Your goal: Take each line of the records below that contains the string "Style" and copy it.

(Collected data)
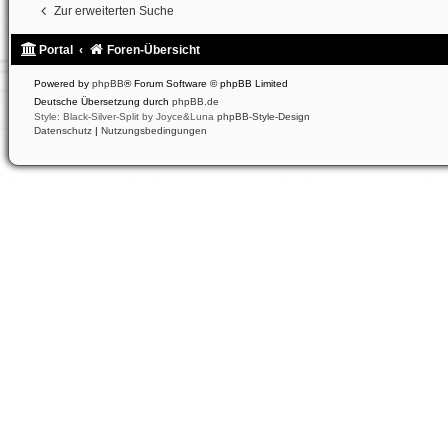
Zur erweiterten Suche
Portal
Foren-Übersicht
Powered by
phpBB
® Forum Software © phpBB Limited
Deutsche Übersetzung durch
phpBB.de
Style: Black-Silver-Split by Joyce&Luna
phpBB-Style-Design
Datenschutz
|
Nutzungsbedingungen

Answer space:
Style: Black-Silver-Split by Joyce&Luna
phpBB-Style-Design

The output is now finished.